De Hoge Raad verwierp de hiertegen gerichte cassatieklachten van de gemeente, die draaiden om de stelling dat de gemeente met publiekrechtelijke middelen niet hetzelfde kon bereiken als met het privaatrecht en de gemeente daarom in beginsel haar privaatrechtelijke toestemming kon weigeren (zie de weergave van de klachten in rov. 3.3 van het arrest van de Hoge Raad). Tot die verwerping kwam de Hoge Raad met een motivering (in rov. 3.4.1 en 3.4.2 van zijn arrest) die een zeer uitvoerige uitleg van het arrest van het hof inhoudt, welke uitleg afsluit (in rov. 3.4.3) met de tamelijk laconieke overweging: ‘Op een en ander stuit het middel in zijn geheel af’. Onderdeel van de uitleg die de Hoge Raad aan het arrest van het hof geeft, is de volgende passage in rov. 3.4.1 van het arrest (de Hoge Raad geeft hier dus het oordeel van het hof weer, zoals dat volgens hem moet worden begrepen):
“Nu de Gemeente aan […] een publiekrechtelijke vergunning heeft verleend tot het innemen van een staanplaats op de locatie waarvan de Gemeente eigenaar is, heeft zij bij de uitoefening van haar bevoegdheid als eigenaar van de desbetreffende grond tot het al of niet verlenen van privaatrechtelijke toestemming, tot uitgangspunt te nemen dat […] door de verlening van de vergunning is gerechtigd tot het gebruik van de locatie overeenkomstig de vergunning. Daarom levert een weigering door de Gemeente van die toestemming aan […] voor het door hem beoogde gebruik van de locatie overeenkomstig de vergunning, misbruik van bevoegdheid op, tenzij sprake is van zo zwaarwegende belangen die zich verzetten tegen dat gebruik, dat niet gezegd kan worden dat de Gemeente wegens onevenredigheid tussen haar belang bij weigering en het belang van […] , niet tot die weigering heeft kunnen komen.”
3.22
Onduidelijk is of de Hoge Raad hier toch zelf aan het woord is. Gelet op de openingszin van rov. 3.4.1 (“Hetgeen het hof in rov. 3.3 – 3.5 overweegt moet als volgt worden begrepen.”) is dat op het eerste gezicht duidelijk niet het geval, maar het ligt nogal voor de hand om te veronderstellen dat de Hoge Raad, gelet op zijn daarop volgende verwerping van het beroep, het oordeel van het hof zo uitlegt dat dit naar zijn oordeel juist is, en om de geciteerde overwegingen aldus te begrijpen. Met name het weglaten van het oordeel van het hof dat uit de verlening van de vergunning volgt dat de grond een publieke bestemming heeft gekregen, en het vervangen van dat oordeel door de eerste volzin van het citaat hiervoor in 3.21, wijst daarop.

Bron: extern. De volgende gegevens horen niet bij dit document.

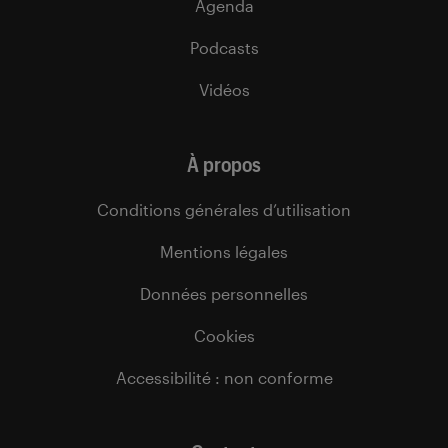
Agenda
Podcasts
Vidéos
À propos
Conditions générales d’utilisation
Mentions légales
Données personnelles
Cookies
Accessibilité : non conforme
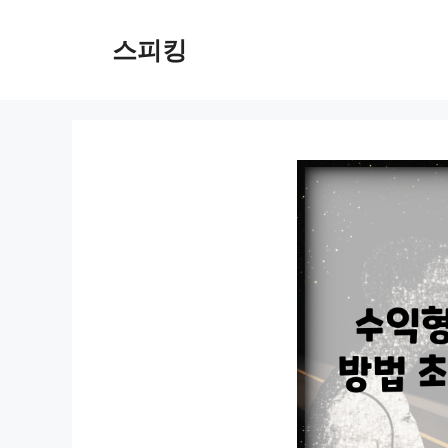
컨
텐
스피킹
츠
로
건
너
뛰
기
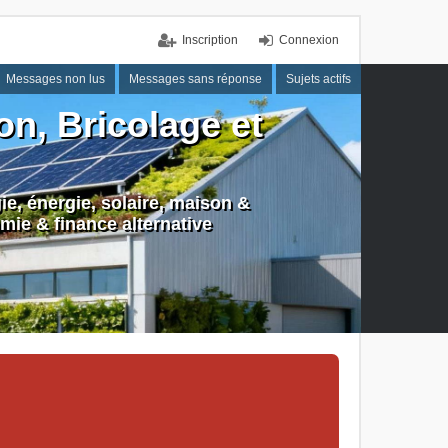
Inscription
Connexion
Messages non lus
Messages sans réponse
Sujets actifs
n, Bricolage et
e, énergie, solaire, maison &
mie & finance alternative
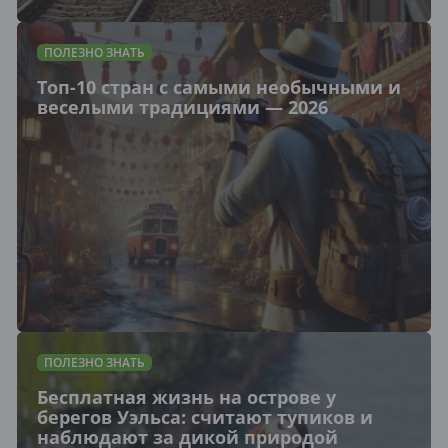
ПОЛЕЗНО ЗНАТЬ
Топ-10 стран с самыми необычными и
веселыми традициями — 2026
ПОЛЕЗНО ЗНАТЬ
Бесплатная жизнь на острове у
берегов Уэльса: считают тупиков и
наблюдают за дикой природой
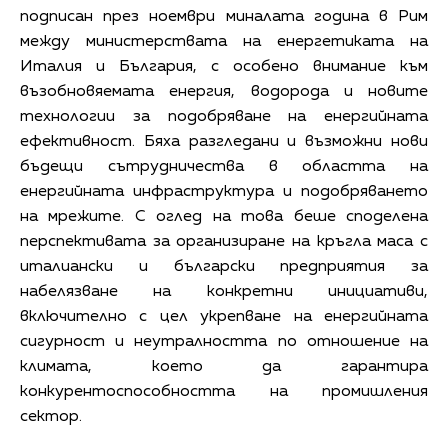
подписан през ноември миналата година в Рим
между министерствата на енергетиката на
Италия и България, с особено внимание към
възобновяемата енергия, водорода и новите
технологии за подобряване на енергийната
ефективност. Бяха разгледани и възможни нови
бъдещи сътрудничества в областта на
енергийната инфраструктура и подобряването
на мрежите. С оглед на това беше споделена
перспективата за организиране на кръгла маса с
италиански и български предприятия за
набелязване на конкретни инициативи,
включително с цел укрепване на енергийната
сигурност и неутралността по отношение на
климата, което да гарантира
конкурентоспособността на промишления
сектор.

Door de al aangehaalde slotoverweging in rov. 3.4.3 (‘Op een en ander stuit het middel in zijn geheel af’), gelezen in samenhang met de weergave van de klachten in rov. 3.3 van het arrest, lijkt de Hoge Raad zich echter uitdrukkelijk te distantiëren van het oordeel van het hof zoals dat naar zijn uitleg in rov. 3.4.1 en 3.4.2 luidt, want de beslissing van de Hoge Raad als geheel gelezen komt daarmee erop neer dat de klachten langs het door het hof gegeven oordeel gaan. Als de Hoge Raad het oordeel of de oordeelsvorming van het hof juist had geacht – zoals dat werkelijk luidde of dat naar zijn uitleg luidde –, had hij dat gewoon kunnen zeggen in het arrest en, naar valt aan te nemen, ook gezégd. Kennelijk heeft de Hoge Raad dus zijn kruit droog willen houden – door geen principiële uitspraak te doen –, en de beslissing van het hof, die als gezegd in zijn resultaat voor het gegeven geval juist was te achten, in stand willen laten.
3.23
Hoe dan ook, het oordeel in het citaat uit rov. 3.4.1 lijkt me onjuist. In eerste plaats ontbreekt enige uitleg waarom de gemeente, ‘nu zij aan […] een publiekrechtelijke vergunning heeft verleend tot het innemen van een staanplaats op de locatie waarvan de Gemeente eigenaar is, bij de uitoefening van haar bevoegdheid als eigenaar van de desbetreffende grond tot het al of niet verlenen van privaatrechtelijke toestemming, tot uitgangspunt heeft te nemen dat […] door de verlening van de vergunning is gerechtigd tot het gebruik van de locatie overeenkomstig de vergunning’. De overweging suggereert dat dit
steedszo is en niet slechts in de gevallen waarin dat volgt uit hetgeen in het arrest Hoogheemraadschap Rijnland/ […] is overwogen, wat ook hetgeen is dat volgt uit de arresten Staat/Windmill en Den Haag/Staat en dat hiervoor in 3.19 en 3.20 is vermeld. Mij lijkt dat bij het neerschrijven van deze overweging niet is onderkend hoe algemeen deze luidt. Het lijkt me aannemelijk dat slechts is gedacht aan laatstgenoemde gevallen, waarin de publiekrechtelijke toestemming in beginsel ook de privaatrechtelijke toestemming impliceert, zoals in het arrest speelde.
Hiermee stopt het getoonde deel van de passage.